» Activity:
Print all the entries exactly.

» Data excerpts:

==========

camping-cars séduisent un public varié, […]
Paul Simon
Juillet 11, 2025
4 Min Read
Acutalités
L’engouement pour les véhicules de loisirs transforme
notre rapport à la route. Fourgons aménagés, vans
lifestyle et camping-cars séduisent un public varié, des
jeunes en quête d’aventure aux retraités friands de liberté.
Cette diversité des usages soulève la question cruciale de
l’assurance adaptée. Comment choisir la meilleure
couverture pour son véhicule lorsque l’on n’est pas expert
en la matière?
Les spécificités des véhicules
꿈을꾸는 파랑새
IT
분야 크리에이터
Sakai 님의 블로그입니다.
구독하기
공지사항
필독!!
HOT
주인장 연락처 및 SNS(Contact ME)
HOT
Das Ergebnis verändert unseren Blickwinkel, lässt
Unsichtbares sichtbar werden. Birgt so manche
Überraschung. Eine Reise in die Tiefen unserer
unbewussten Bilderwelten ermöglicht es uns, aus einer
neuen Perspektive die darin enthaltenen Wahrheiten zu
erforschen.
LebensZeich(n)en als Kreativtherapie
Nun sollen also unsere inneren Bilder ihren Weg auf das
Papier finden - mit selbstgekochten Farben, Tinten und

==========

» Solution to the exercise:
camping-cars séduisent un public varié, […]
Paul Simon
Juillet 11, 2025
4 Min Read
Acutalités
L’engouement pour les véhicules de loisirs transforme
notre rapport à la route. Fourgons aménagés, vans
lifestyle et camping-cars séduisent un public varié, des
jeunes en quête d’aventure aux retraités friands de liberté.
Cette diversité des usages soulève la question cruciale de
l’assurance adaptée. Comment choisir la meilleure
couverture pour son véhicule lorsque l’on n’est pas expert
en la matière?
Les spécificités des véhicules
꿈을꾸는 파랑새
IT
분야 크리에이터
Sakai 님의 블로그입니다.
구독하기
공지사항
필독!!
HOT
주인장 연락처 및 SNS(Contact ME)
HOT
Das Ergebnis verändert unseren Blickwinkel, lässt
Unsichtbares sichtbar werden. Birgt so manche
Überraschung. Eine Reise in die Tiefen unserer
unbewussten Bilderwelten ermöglicht es uns, aus einer
neuen Perspektive die darin enthaltenen Wahrheiten zu
erforschen.
LebensZeich(n)en als Kreativtherapie
Nun sollen also unsere inneren Bilder ihren Weg auf das
Papier finden - mit selbstgekochten Farben, Tinten und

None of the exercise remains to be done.